|Date:||Tue, November 12, 2019|
|Place:||Research I, Room 103|
Abstract: The solution of parametric partial differential equations or other parametric problems is the main component of many applications in scientific computing. Such applications include, but are not limited to, uncertainty quantification, inverse problems and optimization. To avoid the re-implementation of scientific simulation codes, the use of snapshot-based (non-intrusive) techniques for the solution of parametric problems becomes very attractive.
In this presentation, I will report on ongoing work to solve parametric problems with a higher-dimensional parameter space by means of approximation in reproducing kernel Hilbert spaces. In presence of regularization, approximation in reproducing kernel Hilbert spaces is equivalent to the so-called "kernel ridge regression", which is a classical approach in machine learning. In that sense, results on the use of machine learning to for an efficient approximation of parametric problems will be discussed for examples in computational fluid mechanics and quantum chemistry.
One challenge in parametric problems with high-dimensional parameter space is the high number of simulation snapshots that has to be computed in order to get a low approximation error with respect to the parameter space. If a single simulation is computationally expensive, many simulations of this kind become computationally intractable. To overcome this, we have introduced a multi-fidelity kernel ridge regression approach based on the sparse grid combination technique or multi-index approximation. In fact, this approach allows to significantly reduce the number of expensive calculations by adding coarser and coarser simulation snapshots.
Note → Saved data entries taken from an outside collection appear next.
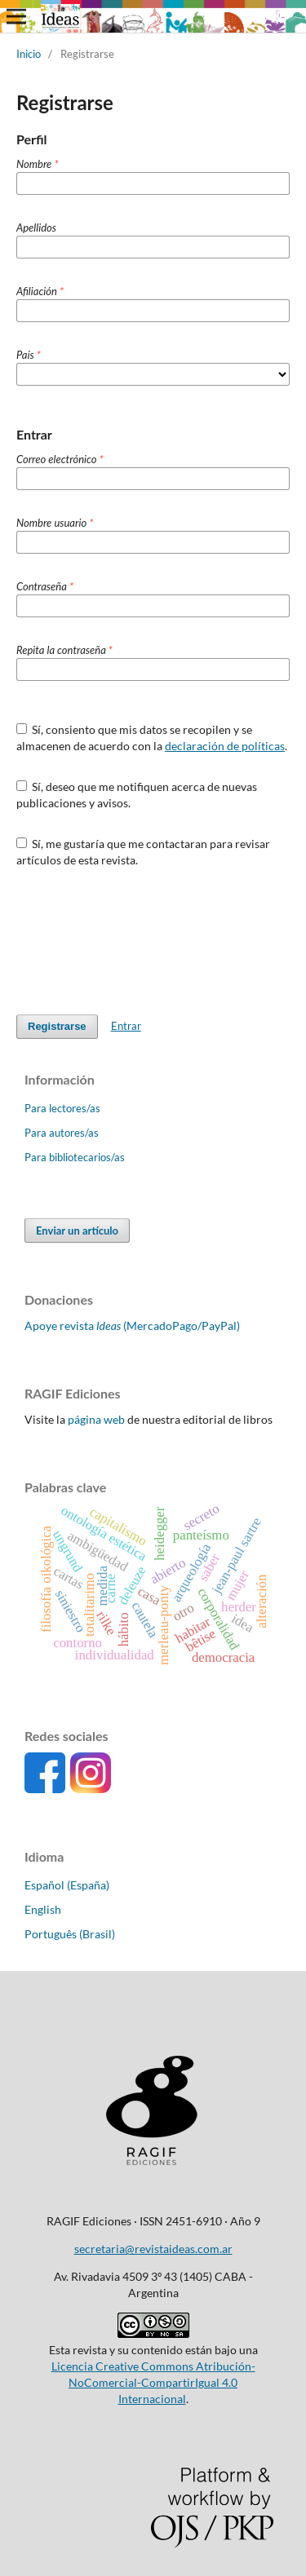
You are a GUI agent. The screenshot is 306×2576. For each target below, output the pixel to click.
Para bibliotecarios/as (74, 1157)
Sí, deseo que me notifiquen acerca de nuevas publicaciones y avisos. (137, 795)
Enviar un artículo (77, 1230)
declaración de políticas (225, 746)
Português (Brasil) (69, 1934)
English (42, 1909)
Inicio (28, 53)
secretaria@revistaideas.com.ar (153, 2249)
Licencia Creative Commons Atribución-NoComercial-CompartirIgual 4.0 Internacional (153, 2382)
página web (96, 1419)
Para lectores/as (62, 1108)
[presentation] (140, 941)
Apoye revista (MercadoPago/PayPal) (132, 1325)
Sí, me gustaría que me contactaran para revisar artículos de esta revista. (143, 852)
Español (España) (66, 1885)
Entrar (126, 1025)
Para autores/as (61, 1132)
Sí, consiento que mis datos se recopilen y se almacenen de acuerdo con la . (151, 737)
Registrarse (57, 1026)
While this approach allows to soften the computational challenges of the simulation snapshots, large-scale training in kernel ridge regression with millions of training samples is almost impossible if traditional matrix factorizations are used in the training process. To solve this issue, we have developed a hierarchical matrix approach that allows to solve related dense linear systems in log-linear time. This hierarchical matrix approach was parallelized on clusters of graphics hardware (GPUs) to get the best possible performance.
The results presented in my talk are based on joined work with Michael Griebel, Helmut Harbrecht, Bing Huang, Christian Rieger and Anatole von Lilienfeld (in alphabetical order).